▸ Aim of the exercise:
From the entries that follow, copy each line containing the word "total".
Data to use Start Marker
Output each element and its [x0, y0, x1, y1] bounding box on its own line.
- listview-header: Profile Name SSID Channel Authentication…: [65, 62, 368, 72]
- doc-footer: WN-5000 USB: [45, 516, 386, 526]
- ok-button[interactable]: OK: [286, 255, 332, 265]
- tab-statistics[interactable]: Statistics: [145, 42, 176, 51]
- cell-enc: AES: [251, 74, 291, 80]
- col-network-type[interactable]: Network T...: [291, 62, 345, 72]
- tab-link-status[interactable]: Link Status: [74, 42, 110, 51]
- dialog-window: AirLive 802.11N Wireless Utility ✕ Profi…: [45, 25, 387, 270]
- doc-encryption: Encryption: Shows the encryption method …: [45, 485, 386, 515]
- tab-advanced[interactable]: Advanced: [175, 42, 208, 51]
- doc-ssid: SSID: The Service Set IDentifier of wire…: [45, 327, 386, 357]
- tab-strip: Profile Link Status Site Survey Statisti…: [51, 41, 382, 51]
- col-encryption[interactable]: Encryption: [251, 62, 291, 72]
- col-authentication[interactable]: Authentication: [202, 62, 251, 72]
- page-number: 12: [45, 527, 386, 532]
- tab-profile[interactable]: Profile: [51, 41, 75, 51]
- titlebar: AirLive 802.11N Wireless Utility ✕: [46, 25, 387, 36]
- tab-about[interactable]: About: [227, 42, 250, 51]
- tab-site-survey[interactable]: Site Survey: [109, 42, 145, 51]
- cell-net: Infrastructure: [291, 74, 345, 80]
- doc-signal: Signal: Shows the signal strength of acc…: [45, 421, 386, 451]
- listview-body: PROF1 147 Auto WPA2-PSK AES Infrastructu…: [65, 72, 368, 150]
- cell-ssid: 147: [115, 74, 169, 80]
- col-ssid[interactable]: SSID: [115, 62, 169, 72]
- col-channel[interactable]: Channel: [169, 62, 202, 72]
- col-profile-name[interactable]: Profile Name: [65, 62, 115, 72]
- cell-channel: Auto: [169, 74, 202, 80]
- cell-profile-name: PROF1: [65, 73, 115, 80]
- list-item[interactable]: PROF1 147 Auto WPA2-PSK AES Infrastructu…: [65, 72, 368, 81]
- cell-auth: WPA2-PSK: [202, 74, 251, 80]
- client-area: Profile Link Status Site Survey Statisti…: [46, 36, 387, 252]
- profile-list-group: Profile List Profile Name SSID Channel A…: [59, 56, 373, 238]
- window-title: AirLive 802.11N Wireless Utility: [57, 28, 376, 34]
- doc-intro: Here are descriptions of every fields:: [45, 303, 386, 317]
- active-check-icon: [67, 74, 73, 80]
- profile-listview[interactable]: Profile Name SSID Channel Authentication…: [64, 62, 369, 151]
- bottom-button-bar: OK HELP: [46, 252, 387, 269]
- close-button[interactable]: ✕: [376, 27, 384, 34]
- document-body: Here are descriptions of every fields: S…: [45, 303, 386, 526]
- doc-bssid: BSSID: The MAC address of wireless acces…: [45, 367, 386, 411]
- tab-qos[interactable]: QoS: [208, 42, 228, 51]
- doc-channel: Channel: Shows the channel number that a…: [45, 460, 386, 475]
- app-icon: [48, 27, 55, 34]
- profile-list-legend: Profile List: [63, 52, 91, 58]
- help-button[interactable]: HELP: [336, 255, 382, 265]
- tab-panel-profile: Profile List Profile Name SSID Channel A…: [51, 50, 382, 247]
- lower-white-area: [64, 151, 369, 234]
Data to use End Marker
Data to use Start Marker
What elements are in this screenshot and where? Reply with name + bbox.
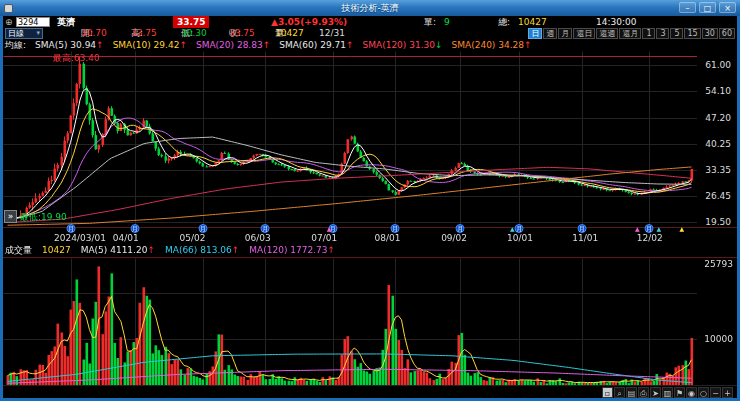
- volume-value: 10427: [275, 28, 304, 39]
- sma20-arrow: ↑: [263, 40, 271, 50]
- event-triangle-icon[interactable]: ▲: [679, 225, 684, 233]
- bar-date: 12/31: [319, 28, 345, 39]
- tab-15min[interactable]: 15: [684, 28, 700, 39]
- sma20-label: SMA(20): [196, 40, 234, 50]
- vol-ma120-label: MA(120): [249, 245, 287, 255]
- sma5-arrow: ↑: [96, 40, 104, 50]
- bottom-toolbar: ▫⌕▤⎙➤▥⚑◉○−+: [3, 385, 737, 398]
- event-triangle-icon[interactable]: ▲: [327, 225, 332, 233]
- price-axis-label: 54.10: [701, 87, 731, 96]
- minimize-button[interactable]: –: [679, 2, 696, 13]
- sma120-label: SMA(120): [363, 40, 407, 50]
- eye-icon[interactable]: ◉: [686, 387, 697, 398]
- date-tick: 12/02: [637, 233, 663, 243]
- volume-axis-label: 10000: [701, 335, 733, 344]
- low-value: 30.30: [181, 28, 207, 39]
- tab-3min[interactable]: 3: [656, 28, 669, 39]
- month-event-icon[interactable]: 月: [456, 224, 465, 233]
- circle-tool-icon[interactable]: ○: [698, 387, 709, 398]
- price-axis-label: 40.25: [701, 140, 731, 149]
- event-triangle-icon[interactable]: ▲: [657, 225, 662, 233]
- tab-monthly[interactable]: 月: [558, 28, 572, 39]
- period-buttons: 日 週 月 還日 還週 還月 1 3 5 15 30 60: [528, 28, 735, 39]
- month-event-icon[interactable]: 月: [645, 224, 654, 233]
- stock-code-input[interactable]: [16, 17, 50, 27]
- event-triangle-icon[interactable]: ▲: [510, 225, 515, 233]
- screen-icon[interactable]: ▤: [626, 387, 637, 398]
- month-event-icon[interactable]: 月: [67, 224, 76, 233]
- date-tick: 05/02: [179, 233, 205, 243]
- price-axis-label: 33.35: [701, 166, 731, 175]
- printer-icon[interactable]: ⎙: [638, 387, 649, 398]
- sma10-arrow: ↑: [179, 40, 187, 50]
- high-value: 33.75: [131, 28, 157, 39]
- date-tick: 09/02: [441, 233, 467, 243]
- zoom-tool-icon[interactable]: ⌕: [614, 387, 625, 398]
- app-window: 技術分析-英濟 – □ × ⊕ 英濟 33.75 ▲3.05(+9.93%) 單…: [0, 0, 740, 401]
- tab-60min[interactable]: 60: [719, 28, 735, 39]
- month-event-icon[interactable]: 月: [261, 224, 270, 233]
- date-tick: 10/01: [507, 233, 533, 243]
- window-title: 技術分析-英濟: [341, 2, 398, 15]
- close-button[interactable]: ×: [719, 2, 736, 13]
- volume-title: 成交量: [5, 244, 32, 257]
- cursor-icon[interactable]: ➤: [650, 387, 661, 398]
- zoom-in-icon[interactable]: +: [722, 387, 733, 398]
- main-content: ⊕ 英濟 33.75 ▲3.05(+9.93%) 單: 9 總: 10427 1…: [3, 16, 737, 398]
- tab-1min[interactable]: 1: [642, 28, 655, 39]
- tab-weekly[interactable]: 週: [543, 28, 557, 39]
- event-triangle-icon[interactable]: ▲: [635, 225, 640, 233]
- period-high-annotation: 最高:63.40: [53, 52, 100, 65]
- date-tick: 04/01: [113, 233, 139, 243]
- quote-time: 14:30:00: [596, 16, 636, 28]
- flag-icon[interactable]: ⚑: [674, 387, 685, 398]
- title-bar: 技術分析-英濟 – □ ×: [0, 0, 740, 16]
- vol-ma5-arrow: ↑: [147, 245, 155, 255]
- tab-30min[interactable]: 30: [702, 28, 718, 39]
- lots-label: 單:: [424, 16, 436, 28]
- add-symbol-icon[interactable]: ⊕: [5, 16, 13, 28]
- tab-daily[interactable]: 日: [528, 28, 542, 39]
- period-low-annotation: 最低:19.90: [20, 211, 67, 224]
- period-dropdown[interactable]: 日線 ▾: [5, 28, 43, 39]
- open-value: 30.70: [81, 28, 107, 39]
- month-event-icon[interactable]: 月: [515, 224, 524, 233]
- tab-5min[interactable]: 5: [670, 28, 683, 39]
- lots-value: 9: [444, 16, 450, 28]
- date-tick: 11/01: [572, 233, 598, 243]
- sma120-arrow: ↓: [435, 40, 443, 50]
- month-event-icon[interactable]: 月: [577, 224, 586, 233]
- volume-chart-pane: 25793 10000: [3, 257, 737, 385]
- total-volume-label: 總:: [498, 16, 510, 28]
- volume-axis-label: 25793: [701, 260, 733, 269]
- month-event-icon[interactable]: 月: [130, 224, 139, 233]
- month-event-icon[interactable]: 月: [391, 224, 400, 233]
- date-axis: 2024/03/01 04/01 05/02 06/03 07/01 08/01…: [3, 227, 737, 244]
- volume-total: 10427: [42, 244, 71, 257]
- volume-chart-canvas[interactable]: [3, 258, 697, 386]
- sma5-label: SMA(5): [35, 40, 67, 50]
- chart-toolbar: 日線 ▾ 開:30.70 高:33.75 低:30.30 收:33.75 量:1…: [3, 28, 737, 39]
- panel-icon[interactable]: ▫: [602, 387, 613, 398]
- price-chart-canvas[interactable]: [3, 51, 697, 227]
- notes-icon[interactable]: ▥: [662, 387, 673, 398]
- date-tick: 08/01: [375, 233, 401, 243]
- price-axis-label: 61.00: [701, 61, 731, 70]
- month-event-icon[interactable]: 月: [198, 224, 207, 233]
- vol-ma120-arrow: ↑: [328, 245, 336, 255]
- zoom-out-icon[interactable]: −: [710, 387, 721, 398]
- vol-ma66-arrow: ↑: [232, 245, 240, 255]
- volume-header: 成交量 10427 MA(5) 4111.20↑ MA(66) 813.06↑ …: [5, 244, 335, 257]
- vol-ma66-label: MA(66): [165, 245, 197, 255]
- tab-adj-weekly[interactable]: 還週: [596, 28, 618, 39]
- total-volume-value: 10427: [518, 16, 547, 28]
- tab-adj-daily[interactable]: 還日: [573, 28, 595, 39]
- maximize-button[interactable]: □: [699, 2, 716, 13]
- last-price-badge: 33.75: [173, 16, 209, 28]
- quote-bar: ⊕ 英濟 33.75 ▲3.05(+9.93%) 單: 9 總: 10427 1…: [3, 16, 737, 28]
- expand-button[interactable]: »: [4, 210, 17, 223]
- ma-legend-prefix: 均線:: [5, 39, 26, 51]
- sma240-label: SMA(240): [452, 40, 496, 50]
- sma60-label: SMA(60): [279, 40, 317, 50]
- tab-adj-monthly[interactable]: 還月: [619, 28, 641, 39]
Data to use End Marker
▸ Task response:
- total-volume-label: 總:: [498, 16, 510, 28]
- volume-total: 10427: [42, 244, 71, 257]
- total-volume-value: 10427: [518, 16, 547, 28]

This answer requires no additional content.